LISTED RECORDS section start
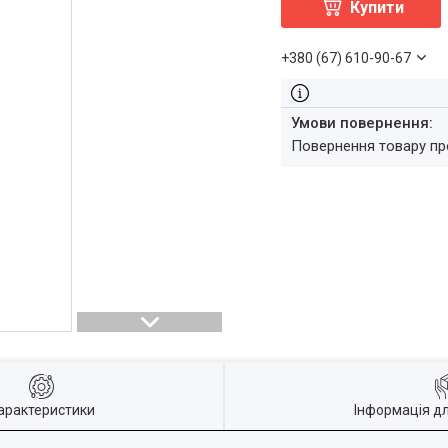
Купити
+380 (67) 610-90-67
повернення товару п
арактеристики
Інформація д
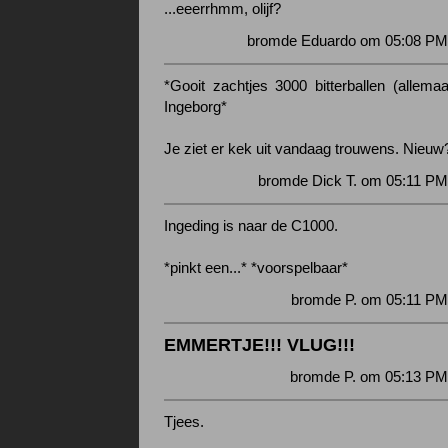
...eeerrhmm, olijf?
bromde Eduardo om 05:08 PM 
*Gooit zachtjes 3000 bitterballen (allemaa
Ingeborg*
Je ziet er kek uit vandaag trouwens. Nieuw
bromde Dick T. om 05:11 PM
Ingeding is naar de C1000.
*pinkt een...* *voorspelbaar*
bromde P. om 05:11 PM
EMMERTJE!!! VLUG!!!
bromde P. om 05:13 PM
Tjees.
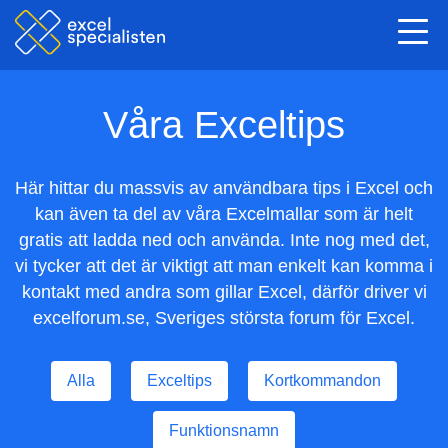
Togg
navi
Våra Exceltips
Här hittar du massvis av användbara tips i Excel och
kan även ta del av våra Excelmallar som är helt
gratis att ladda ned och använda. Inte nog med det,
vi tycker att det är viktigt att man enkelt kan komma i
kontakt med andra som gillar Excel, därför driver vi
excelforum.se, Sveriges största forum för Excel.
Alla
Exceltips
Kortkommandon
Funktionsnamn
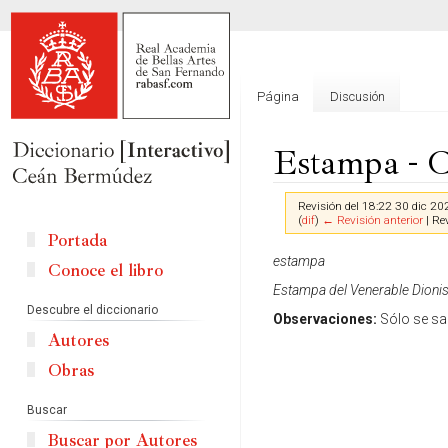
Página
Discusión
Estampa - 
Revisión del 18:22 30 dic 20
(
dif
)
← Revisión anterior
| Rev
Portada
Ir
Ir
estampa
Conoce el libro
a
a
Estampa del Venerable Dioni
la
la
Descubre el diccionario
Observaciones:
Sólo se sab
navegación
búsqueda
Autores
Obras
Buscar
Buscar por Autores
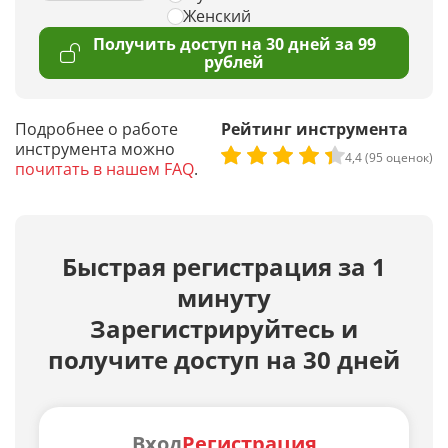
Женский
Получить доступ на 30 дней за 99
рублей
Подробнее о работе
Рейтинг инструмента
инструмента можно
4,4 (95 оценок)
почитать в нашем FAQ
.
Быстрая регистрация за 1
минуту
Зарегистрируйтесь и
получите доступ на 30 дней
Вход
Регистрация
LISTED RECORDS section end
> _EXERCISE INSTRUCTIONS_:
The copy starts at the line holding "3000 bitterballen (allemaa" and ends at the last line of the records above. Transcribe those lines exactly, pictures excluded.

> _ANSWER TO THIS PROBLEM_:
*Gooit zachtjes 3000 bitterballen (allemaa
Ingeborg*
Je ziet er kek uit vandaag trouwens. Nieuw
bromde Dick T. om 05:11 PM
Ingeding is naar de C1000.
*pinkt een...* *voorspelbaar*
bromde P. om 05:11 PM
EMMERTJE!!! VLUG!!!
bromde P. om 05:13 PM
Tjees.
Togg
navi
Våra Exceltips
Här hittar du massvis av användbara tips i Excel och
kan även ta del av våra Excelmallar som är helt
gratis att ladda ned och använda. Inte nog med det,
vi tycker att det är viktigt att man enkelt kan komma i
kontakt med andra som gillar Excel, därför driver vi
excelforum.se, Sveriges största forum för Excel.
Alla
Exceltips
Kortkommandon
Funktionsnamn
Página
Discusión
Estampa - 
Revisión del 18:22 30 dic 20
(
dif
)
← Revisión anterior
| Rev
Portada
Ir
Ir
estampa
Conoce el libro
a
a
Estampa del Venerable Dioni
la
la
Descubre el diccionario
Observaciones:
Sólo se sab
navegación
búsqueda
Autores
Obras
Buscar
Buscar por Autores
Женский
Получить доступ на 30 дней за 99
рублей
Подробнее о работе
Рейтинг инструмента
инструмента можно
4,4 (95 оценок)
почитать в нашем FAQ
.
Быстрая регистрация за 1
минуту
Зарегистрируйтесь и
получите доступ на 30 дней
Вход
Регистрация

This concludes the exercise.